- **Assignment**: Leave the pictures out. Retype exactly the lines below from the one containing "Toán 1 KNTT. Bài Các số từ 0" through the one containing "de 165mm de", and no others.

- **Records for the exercise**:

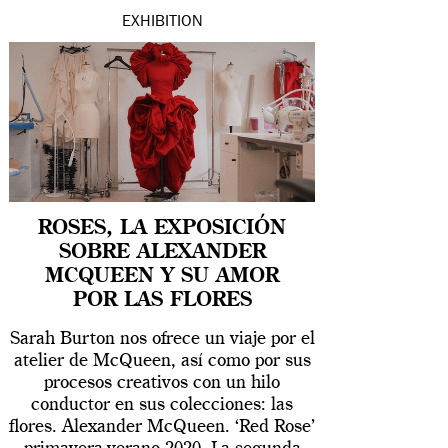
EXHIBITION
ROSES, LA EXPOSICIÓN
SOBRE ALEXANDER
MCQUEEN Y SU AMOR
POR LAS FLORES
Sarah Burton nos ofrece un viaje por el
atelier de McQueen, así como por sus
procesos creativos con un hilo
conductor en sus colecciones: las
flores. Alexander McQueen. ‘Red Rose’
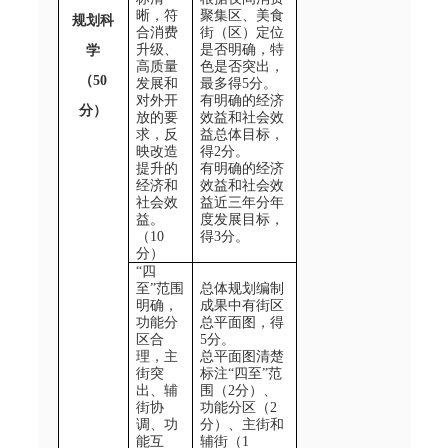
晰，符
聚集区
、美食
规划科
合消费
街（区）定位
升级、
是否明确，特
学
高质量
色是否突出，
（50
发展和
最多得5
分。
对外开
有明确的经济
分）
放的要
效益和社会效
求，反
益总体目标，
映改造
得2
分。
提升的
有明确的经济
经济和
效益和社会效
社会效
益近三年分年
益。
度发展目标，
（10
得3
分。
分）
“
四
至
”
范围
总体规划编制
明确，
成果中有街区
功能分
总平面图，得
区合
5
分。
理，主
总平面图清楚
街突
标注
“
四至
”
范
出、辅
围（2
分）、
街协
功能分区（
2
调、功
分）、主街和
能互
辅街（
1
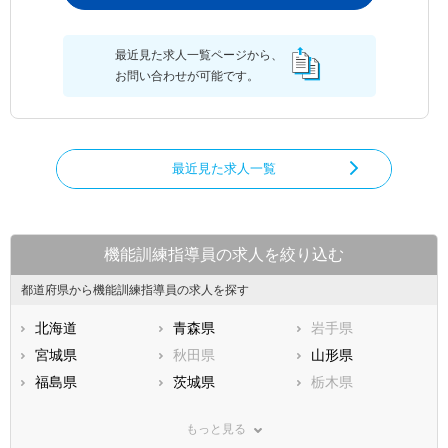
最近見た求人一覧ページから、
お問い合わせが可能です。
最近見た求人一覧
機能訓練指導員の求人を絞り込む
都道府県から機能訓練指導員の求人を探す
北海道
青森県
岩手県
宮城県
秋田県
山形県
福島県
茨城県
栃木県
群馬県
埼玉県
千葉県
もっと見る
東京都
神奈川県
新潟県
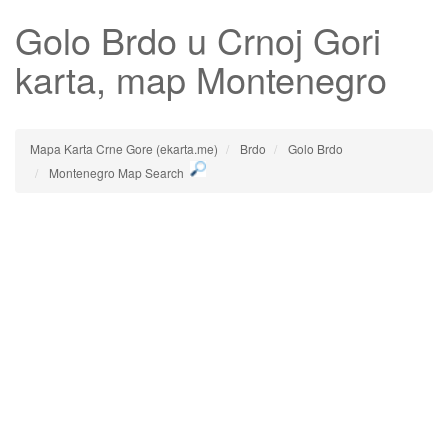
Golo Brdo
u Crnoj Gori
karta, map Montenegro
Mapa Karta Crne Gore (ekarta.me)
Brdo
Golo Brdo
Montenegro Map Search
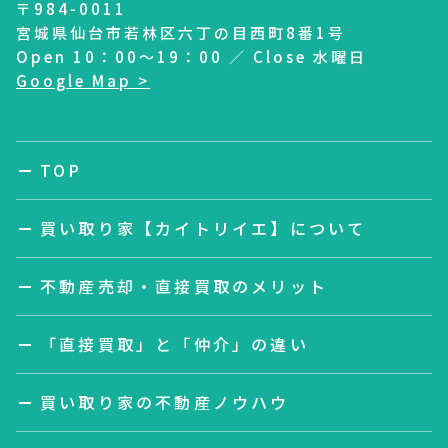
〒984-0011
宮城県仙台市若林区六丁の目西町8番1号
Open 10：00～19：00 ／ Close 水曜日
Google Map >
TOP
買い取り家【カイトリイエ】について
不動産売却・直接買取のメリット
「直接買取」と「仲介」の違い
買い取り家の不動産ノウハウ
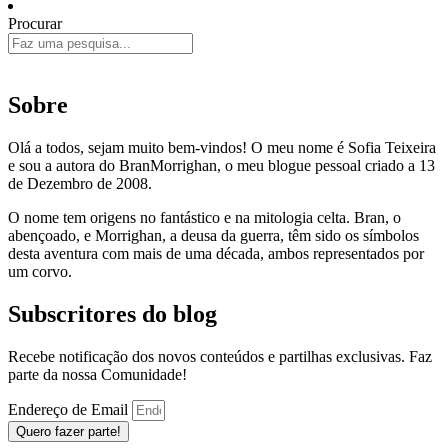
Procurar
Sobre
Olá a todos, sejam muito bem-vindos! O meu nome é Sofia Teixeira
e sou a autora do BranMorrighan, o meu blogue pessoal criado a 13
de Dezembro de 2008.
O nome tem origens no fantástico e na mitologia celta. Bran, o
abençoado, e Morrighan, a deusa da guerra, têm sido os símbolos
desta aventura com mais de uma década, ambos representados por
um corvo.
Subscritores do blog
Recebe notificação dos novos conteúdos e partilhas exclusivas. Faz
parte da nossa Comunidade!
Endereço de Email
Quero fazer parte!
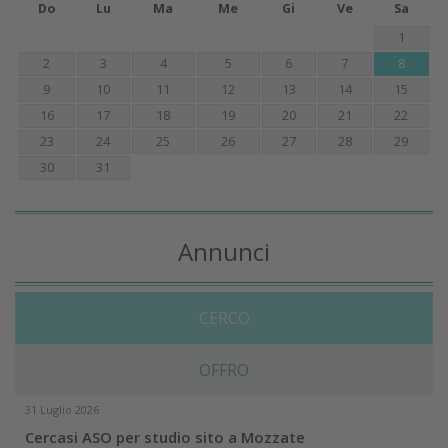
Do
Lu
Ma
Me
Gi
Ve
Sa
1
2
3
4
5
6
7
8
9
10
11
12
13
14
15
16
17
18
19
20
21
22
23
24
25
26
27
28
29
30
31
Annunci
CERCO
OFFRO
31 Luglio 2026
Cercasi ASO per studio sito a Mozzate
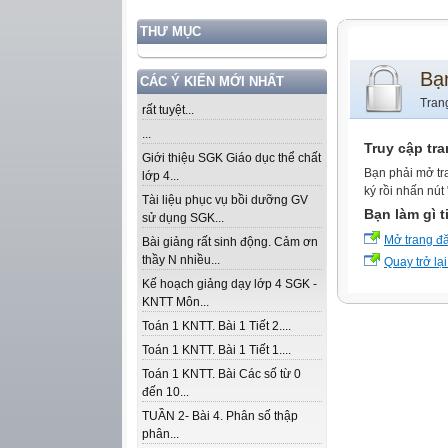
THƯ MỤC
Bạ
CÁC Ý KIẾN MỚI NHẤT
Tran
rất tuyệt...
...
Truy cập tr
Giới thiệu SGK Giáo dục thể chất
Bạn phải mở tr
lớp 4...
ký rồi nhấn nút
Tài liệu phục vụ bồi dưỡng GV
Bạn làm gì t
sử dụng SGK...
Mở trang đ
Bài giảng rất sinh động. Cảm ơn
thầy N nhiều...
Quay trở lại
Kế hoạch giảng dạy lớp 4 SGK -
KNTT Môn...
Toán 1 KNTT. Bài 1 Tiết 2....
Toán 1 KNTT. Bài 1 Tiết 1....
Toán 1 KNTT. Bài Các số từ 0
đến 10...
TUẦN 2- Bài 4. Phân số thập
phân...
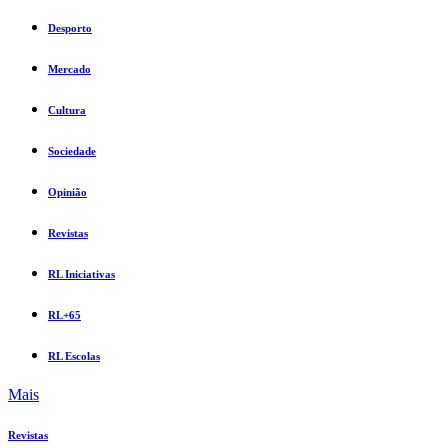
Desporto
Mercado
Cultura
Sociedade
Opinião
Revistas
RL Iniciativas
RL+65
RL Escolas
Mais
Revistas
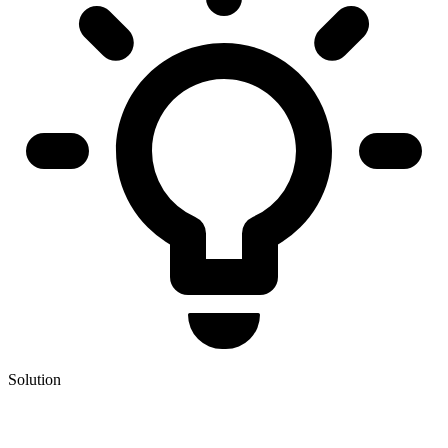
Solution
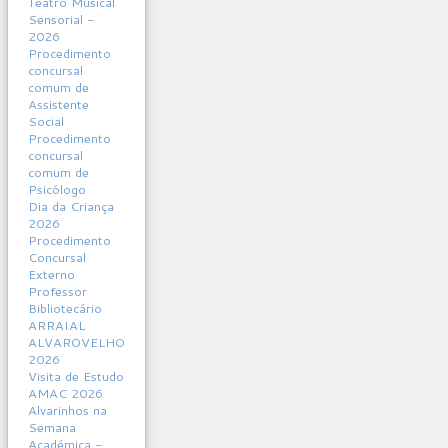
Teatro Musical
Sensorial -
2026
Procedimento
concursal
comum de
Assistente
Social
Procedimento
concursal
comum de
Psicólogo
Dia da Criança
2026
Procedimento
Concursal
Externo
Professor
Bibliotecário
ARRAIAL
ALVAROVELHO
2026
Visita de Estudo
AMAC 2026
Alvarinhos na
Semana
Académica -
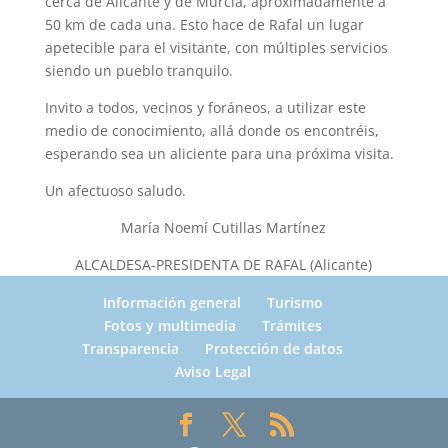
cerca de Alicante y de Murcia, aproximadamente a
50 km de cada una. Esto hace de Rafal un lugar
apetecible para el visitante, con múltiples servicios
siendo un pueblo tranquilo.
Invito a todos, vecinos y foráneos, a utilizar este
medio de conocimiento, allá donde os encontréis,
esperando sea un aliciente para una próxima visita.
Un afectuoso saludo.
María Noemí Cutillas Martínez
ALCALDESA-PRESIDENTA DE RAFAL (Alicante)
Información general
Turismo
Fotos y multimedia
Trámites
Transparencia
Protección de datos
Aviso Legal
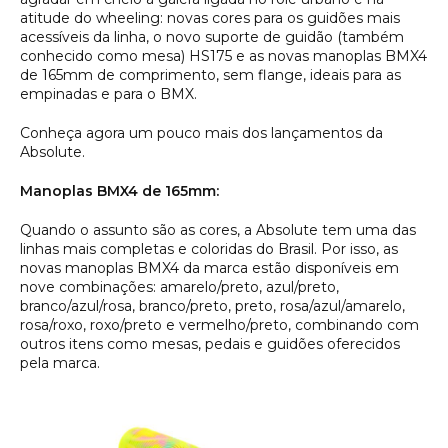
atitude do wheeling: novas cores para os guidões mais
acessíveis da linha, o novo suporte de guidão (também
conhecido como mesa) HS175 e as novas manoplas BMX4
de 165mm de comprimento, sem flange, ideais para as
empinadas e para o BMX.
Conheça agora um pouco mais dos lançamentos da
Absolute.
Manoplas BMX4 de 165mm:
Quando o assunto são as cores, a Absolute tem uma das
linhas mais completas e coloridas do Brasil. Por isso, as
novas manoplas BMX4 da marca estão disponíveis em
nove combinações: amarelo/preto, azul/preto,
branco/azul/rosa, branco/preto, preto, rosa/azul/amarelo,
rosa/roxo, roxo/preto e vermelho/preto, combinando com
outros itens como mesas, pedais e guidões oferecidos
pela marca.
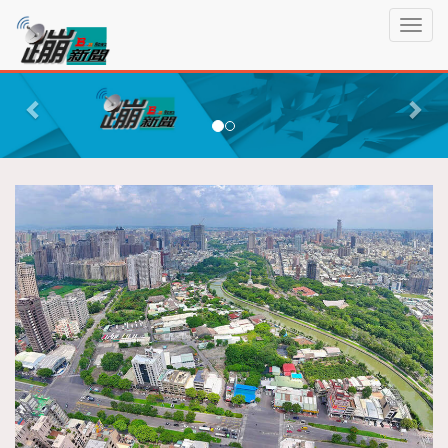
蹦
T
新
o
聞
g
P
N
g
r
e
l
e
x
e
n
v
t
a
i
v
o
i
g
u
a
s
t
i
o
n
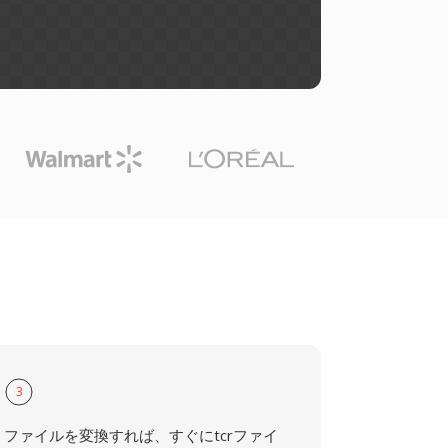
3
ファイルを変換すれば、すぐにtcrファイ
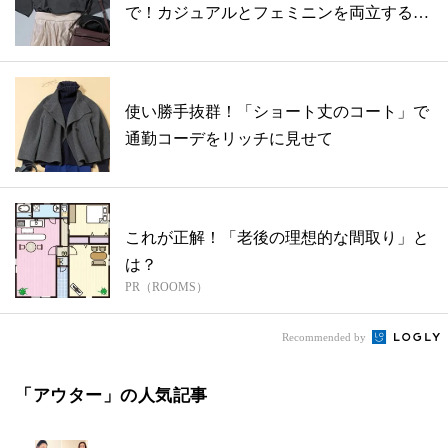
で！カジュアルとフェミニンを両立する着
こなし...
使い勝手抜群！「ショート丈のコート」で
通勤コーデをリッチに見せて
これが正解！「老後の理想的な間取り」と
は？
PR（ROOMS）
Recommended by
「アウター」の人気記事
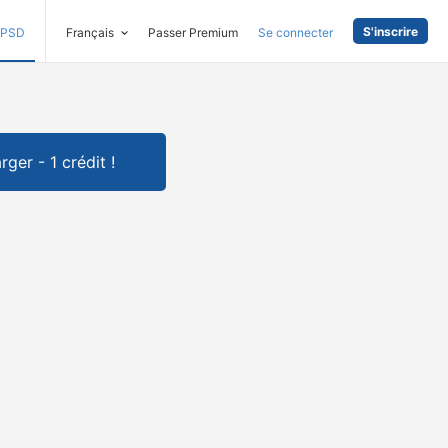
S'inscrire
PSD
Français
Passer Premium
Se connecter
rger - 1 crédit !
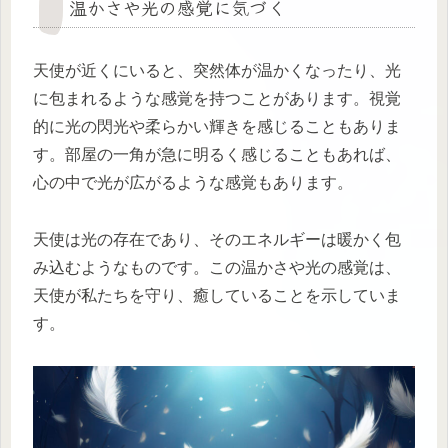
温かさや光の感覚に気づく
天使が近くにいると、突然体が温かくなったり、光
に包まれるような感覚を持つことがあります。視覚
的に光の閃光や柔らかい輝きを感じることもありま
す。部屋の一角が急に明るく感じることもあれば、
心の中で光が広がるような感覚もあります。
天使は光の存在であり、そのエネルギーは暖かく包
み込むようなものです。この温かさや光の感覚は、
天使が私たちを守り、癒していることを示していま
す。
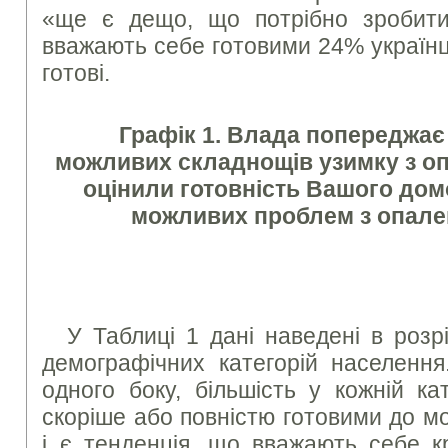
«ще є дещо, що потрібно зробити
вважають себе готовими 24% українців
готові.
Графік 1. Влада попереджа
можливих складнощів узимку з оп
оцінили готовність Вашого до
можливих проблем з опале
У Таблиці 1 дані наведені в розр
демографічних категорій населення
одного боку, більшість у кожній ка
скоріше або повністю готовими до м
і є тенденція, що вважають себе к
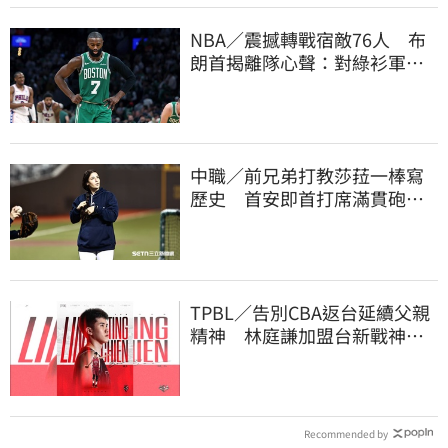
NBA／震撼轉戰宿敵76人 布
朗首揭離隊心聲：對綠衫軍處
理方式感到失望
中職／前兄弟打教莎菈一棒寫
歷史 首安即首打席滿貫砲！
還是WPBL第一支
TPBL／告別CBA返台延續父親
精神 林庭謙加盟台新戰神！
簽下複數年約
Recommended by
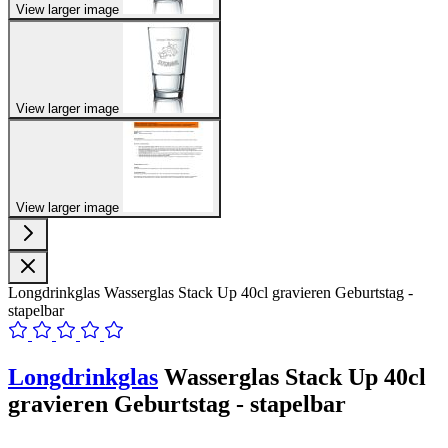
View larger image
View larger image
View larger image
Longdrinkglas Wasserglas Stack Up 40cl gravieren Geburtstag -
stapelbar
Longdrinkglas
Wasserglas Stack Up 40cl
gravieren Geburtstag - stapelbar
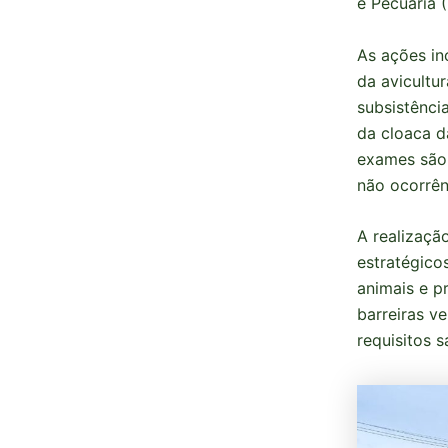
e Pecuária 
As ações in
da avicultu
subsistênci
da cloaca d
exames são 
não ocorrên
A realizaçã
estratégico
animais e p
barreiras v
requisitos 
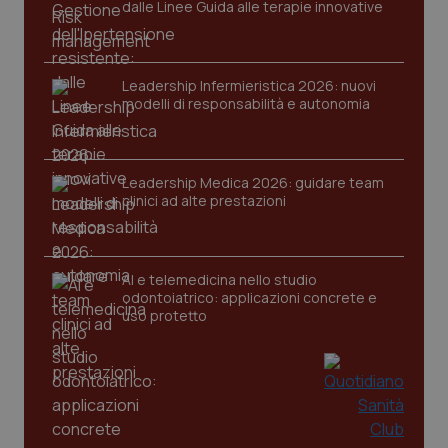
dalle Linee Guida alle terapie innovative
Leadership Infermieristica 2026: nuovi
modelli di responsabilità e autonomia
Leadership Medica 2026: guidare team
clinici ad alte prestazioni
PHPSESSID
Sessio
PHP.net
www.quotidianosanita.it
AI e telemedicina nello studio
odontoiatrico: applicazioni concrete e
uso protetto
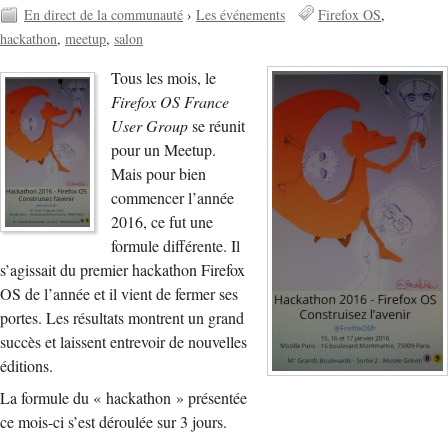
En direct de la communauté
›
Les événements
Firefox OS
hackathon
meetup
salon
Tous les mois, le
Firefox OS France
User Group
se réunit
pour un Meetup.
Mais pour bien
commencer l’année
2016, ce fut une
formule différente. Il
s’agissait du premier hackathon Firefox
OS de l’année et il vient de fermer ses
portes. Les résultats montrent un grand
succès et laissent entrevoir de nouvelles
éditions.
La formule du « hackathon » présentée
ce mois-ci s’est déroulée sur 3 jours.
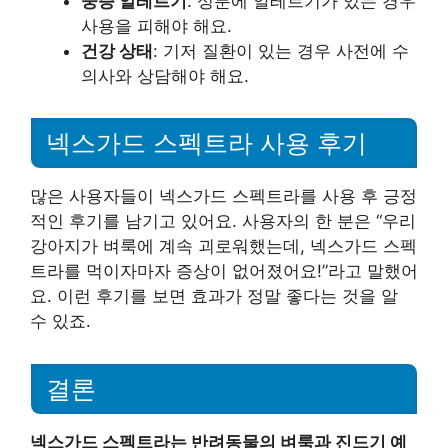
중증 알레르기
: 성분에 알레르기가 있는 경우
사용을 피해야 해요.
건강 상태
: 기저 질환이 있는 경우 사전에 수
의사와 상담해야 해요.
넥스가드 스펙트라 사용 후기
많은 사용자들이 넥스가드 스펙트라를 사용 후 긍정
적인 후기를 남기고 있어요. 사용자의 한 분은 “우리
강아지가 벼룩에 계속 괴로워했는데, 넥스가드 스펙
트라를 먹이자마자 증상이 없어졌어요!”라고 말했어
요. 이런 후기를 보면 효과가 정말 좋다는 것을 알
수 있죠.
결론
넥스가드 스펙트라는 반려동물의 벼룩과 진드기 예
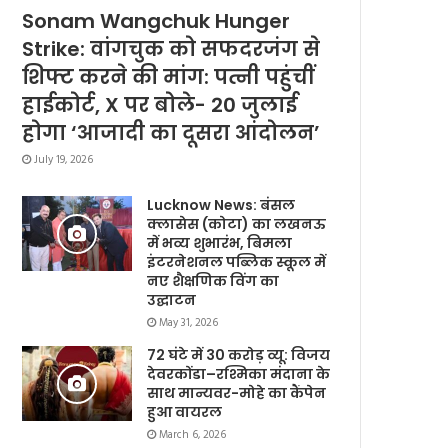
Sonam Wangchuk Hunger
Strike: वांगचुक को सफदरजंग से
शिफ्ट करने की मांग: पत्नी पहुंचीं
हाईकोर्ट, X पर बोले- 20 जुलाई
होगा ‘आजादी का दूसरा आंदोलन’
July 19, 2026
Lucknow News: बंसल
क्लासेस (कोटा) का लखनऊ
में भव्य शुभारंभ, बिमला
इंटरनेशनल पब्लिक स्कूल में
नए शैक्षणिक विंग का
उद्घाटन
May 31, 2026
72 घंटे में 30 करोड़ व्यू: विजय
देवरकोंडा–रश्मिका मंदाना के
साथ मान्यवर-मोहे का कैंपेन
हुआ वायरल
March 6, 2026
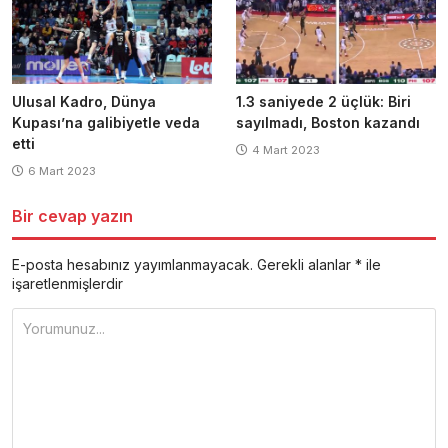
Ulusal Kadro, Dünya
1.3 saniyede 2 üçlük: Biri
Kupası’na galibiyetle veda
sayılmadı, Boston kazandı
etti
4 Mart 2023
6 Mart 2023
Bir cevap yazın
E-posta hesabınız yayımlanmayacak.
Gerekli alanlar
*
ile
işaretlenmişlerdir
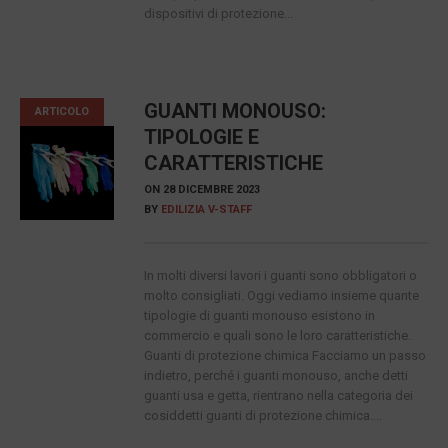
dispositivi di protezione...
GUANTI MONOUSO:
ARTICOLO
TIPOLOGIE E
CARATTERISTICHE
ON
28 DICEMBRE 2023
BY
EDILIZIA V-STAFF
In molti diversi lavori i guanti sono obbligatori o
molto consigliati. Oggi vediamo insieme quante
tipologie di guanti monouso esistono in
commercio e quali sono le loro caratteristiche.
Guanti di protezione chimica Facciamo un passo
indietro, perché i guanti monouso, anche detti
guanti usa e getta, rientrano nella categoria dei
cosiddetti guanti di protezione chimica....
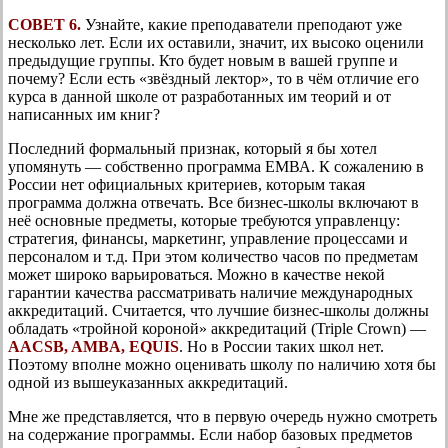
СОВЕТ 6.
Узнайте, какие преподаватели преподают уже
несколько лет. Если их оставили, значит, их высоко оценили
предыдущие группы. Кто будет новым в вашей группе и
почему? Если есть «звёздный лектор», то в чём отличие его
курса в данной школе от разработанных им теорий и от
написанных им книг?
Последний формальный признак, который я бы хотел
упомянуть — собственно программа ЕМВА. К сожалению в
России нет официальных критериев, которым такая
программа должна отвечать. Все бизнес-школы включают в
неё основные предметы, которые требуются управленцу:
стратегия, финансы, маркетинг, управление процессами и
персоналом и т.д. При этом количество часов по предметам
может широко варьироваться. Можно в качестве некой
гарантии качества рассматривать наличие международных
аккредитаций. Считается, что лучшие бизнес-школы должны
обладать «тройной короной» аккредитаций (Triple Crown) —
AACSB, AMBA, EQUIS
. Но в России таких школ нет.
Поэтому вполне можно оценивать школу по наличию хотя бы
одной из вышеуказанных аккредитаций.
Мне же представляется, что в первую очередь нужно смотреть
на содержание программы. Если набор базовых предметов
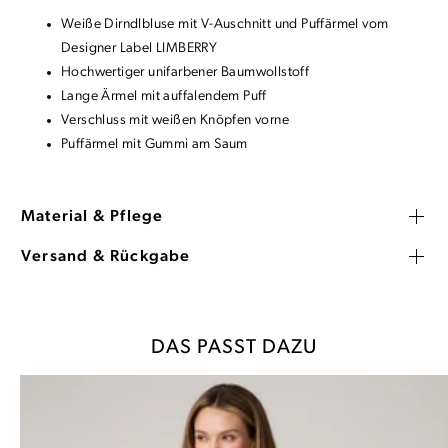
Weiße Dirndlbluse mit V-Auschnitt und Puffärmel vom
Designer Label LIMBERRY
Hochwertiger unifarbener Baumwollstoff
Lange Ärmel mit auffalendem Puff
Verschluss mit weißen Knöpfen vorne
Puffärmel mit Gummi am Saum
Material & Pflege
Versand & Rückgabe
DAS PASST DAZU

- **Result of this exercise**:
Toán 1 KNTT. Bài Các số từ 0
đến 10...
TUẦN 2- Bài 4. Phân số thập
phân...
Desporto
Mercado
Cultura
Sociedade
Opinião
Revistas
RL Iniciativas
RL+65
RL Escolas
Mais
Revistas
Solution
Teatro Musical
Sensorial -
2026
Procedimento
concursal
comum de
Assistente
Social
Procedimento
concursal
comum de
Psicólogo
Dia da Criança
2026
Procedimento
Concursal
Externo
Professor
Bibliotecário
ARRAIAL
ALVAROVELHO
2026
Visita de Estudo
AMAC 2026
Alvarinhos na
Semana
Académica -
cerca de Alicante y de Murcia, aproximadamente a
50 km de cada una. Esto hace de Rafal un lugar
apetecible para el visitante, con múltiples servicios
siendo un pueblo tranquilo.
Invito a todos, vecinos y foráneos, a utilizar este
medio de conocimiento, allá donde os encontréis,
esperando sea un aliciente para una próxima visita.
Un afectuoso saludo.
María Noemí Cutillas Martínez
ALCALDESA-PRESIDENTA DE RAFAL (Alicante)
Información general
Turismo
Fotos y multimedia
Trámites
Transparencia
Protección de datos
Aviso Legal
atitude do wheeling: novas cores para os guidões mais
acessíveis da linha, o novo suporte de guidão (também
conhecido como mesa) HS175 e as novas manoplas BMX4
de 165mm de comprimento, sem flange, ideais para as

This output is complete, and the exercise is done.